Contrast the impressiveness of the actual Bible against the Bible Game for the GBA - in which you play a boring conservatively-dressed kid wandering around a boring town stepping on spiders and preaching to little red, cackling demons.

Theologically, the game is as problematic as any before it. Clearly, this game is meant to represent only one tiny facet of Christianity - the type that appeals to the conservative evangelical U.S. American (who may or may not be white, but probably is). Expect the verses and any meanings they originally contained to be funneled through that one viewpoint. Also, expect things to appear from that subculture that aren't even in the Bible, and are instead based on more modern Christian mythology (I've already mentioned the literal demons flying around - they laugh at you and lie, and oh... they shoot fire). Many Christians will not agree with this very culturally and historically specific interpretation of the Bible. Naturally, if you are a Jew or a Muslim, this game will far from represent the place the Bible has in your religion and your life.

Why can't they just make a Bible game set in Biblical times? That at least would be interesting.

Religious debate aside, the game is just bad. The point of the game is to collect Paul's infamous "armor of God", which has been done before in many a Christian toy and game (with all the amazing images that are in the Bible, they couldn't pick something new to work with?) As I said, you basically run around squashing spiders (why are spiders evil? Did God not create insects?) and confronting demons. When that happens, you get (have) to answer a series of nit-picky questions about Bible verses that are so specific, it reduces the value of the entire game to learning mindless Bible trivia rather than coming to any comprehensive, general understanding of the Bible. For your average Christian, this information will help them pass an exam in Bible study class, but won't add anything to their overall understanding of the Bible.

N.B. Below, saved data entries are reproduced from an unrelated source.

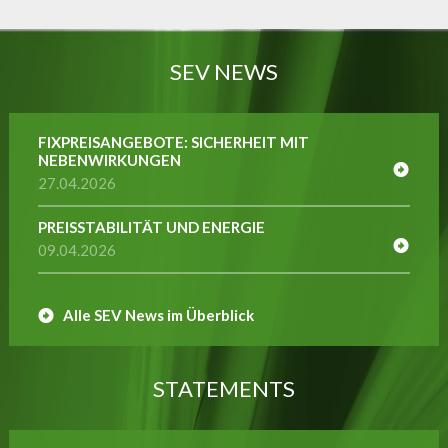
SEV NEWS
FIXPREISANGEBOTE: SICHERHEIT MIT
NEBENWIRKUNGEN
27.04.2026
PREISSTABILITÄT UND ENERGIE
09.04.2026
Alle SEV News im Überblick
STATEMENTS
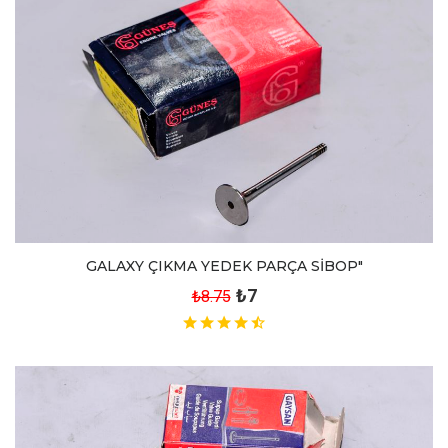
GALAXY ÇIKMA YEDEK PARÇA SİBOP"
₺7
₺8.75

Oh, and speaking again of the theologic problems, some of the answers are wrong. For instance, I was forced to say that Moses wrote the Pentateuch, even though theologians generally agree he did not (and in fact he dies before the end of the book he supposedly wrote himself). The creators of the game would have done well to take a college class on religious studies.

My advice: if you want a so-called "Christian" game, then go for Narnia. True, it won't teach you how to memorize ever single Bible verse, so you won't be able to hold your own in long-winded, pointless religious arguments. But you might learn a little something of the values that the armor of God is supposed to represent, and it might actually be a fun game as well.